Come sempre, quando si trova spalle al muro, non accetta la realtà ma la ribalta a suo piacimento. Non si piega al compromesso ma alza la posta. Non sente ragioni ma cerca di imporre le sue. Il gioco di Vladimir Putin è sempre lo stesso. E così, non è la Russia che da anni colpisce e uccide i civili ma l'Ucraina. Non è la Russia a volere la guerra ma l'Ucraina. Non è lui il despota ma Zelensky. E quindi, non si può trattare con Kiev. Anche se lui di mettere fine alla guerra d'invasione in Ucraina non ci pensa nemmeno, sullo Zar aumenta la pressione. Ieri Putin ha avuto prima un colloquio telefonico con Donald Trump, ancora una volta interlocutorio, poi con Papa Leone XIV, che per la prima volta ha parlato direttamente con lo Zar, rinnovando la sua offerta di portare avanti una mediazione ma ricevendo in cambio la solita narrazione di parte.
«I timori della Russia che il regime illegittimo di Kiev stia degenerando in un'organizzazione terroristica sono confermati dagli attacchi contro i civili», ha detto Putin durante un incontro con i membri del governo russo. Un governo, quello di Zelensky per lo Zar «marcio e corrotto» e colpevole «secondo tutti gli standard internazionali di terrorismo», facendo riferimento agli attacchi a convogli ferroviari dei giorni scorsi. Non solo. Putin, anche per mantenere la sua posizione di forza in patria, dice che quegli attacchi avevano lo scopo di far saltare i negoziati (gli stessi a cui lui non ha voluto presenziare), chiudendo ancora una volta l'ipotesi di un cessate il fuoco. «Perché premiarli concedendo loro una pausa dai combattimenti, che sarà utilizzata per rifornire il regime di armi occidentali, per continuare la mobilitazione forzata e per preparare diversi atti terroristici?», ha detto Putin, bloccando ogni ipotesi di negoziato diretto: «Sarebbe come negoziare con i terroristi».
La linea di Putin è stata confermata anche da Donald Trump, dopo la chiamata tra i due durata oltre un'ora. «Abbiamo discusso dell'attacco dell'Ucraina agli aerei russi e anche di vari altri attacchi che si sono verificati da entrambe le parti - ha scritto il presidente americano sui social - È stata una buona conversazione, ma non una conversazione che porterà a una pace immediata». Anzi, il tycoon ha confermato che Putin «dovrà rispondere al recente attacco agli aeroporti», spiegando che con lo Zar ha affrontato anche il tema del nucleare iraniano.
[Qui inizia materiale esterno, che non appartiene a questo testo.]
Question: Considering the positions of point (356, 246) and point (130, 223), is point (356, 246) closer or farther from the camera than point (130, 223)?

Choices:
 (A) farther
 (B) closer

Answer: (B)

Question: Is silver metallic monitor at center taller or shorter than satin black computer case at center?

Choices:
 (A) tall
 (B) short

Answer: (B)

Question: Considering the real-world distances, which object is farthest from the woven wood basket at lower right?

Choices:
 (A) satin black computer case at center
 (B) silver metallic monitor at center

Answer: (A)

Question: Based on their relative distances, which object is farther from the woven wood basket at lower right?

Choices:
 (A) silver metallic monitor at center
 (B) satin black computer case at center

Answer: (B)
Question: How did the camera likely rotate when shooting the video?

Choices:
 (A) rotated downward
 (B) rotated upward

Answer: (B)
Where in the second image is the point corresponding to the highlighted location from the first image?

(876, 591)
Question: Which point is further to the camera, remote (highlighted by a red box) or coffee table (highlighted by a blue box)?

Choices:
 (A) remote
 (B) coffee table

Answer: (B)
La sensazione è che un disimpegno trumpiano possa diventare presto realtà.
Dopo Trump, Putin ha avuto un dialogo, il primo, anche con Papa Leone XIV. Se da una parte il presidente russo ha espresso apprezzamento per la spinta al negoziato di Prevost, dall'altra ha confermato in pieno le sue intenzioni. Secondo quanto riferisce il Cremlino, Putin ha detto al Pontefice che la Russia vuole la pace ma è l'Ucraina che cerca l'escalation. Con l'ennesima giravolta, ha poi confermato il suo «interesse a raggiungere la pace attraverso mezzi politici e diplomatici», tornando ad accusare Kiev di azioni di terrorismo, fingendo di ignorare quanto accaduto negli ultimi tre anni e mezzo.
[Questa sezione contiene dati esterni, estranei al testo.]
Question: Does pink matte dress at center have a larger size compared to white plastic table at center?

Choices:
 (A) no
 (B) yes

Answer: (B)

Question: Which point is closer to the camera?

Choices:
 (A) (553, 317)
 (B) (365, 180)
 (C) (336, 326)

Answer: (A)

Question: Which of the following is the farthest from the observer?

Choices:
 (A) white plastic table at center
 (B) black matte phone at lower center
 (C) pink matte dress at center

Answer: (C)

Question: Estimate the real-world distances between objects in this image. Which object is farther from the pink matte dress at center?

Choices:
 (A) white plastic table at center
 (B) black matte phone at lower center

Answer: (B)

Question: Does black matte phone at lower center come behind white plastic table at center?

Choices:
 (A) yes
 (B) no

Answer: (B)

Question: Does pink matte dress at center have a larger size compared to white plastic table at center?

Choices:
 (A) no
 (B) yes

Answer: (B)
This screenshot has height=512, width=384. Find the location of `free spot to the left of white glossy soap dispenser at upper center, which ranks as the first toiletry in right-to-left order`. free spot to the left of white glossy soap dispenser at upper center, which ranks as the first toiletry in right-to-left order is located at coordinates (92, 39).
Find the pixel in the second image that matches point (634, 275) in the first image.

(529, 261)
Pressioni su un Putin che non si sposta di un millimetro, con Zelensky che però non si arrende e in collegamento con la riunione del gruppo di sostegno a Kiev di Bruxelles insiste: «Possiamo spingere la Russia verso la pace. Ma per farlo dobbiamo continuare a fare pressione su Mosca con tutti gli strumenti disponibili, rendendo la sua aggressione sempre più priva di senso. Dobbiamo usare ogni mezzo disponibile per ottenere la pace».
Zelensky è tornato a chiedere il supporto unanime dell'Occidente per mettere la Russia all'angolo costringendola a trattare, rinnovando la richiesta di armi e sistemi di difesa e dicendosi «pronto» a incontrare Putin, Trump e il presidente turco Erdogan «in qualsiasi momento», come proposto dal leader turco. Ma in ogni mediazione, all'appello manca sempre lui, Putin. Colui che ogni giorno, in tutti i modi e con tutti gli interlocutori, conferma che non ha nessuna intenzione di concludere la sua guerra.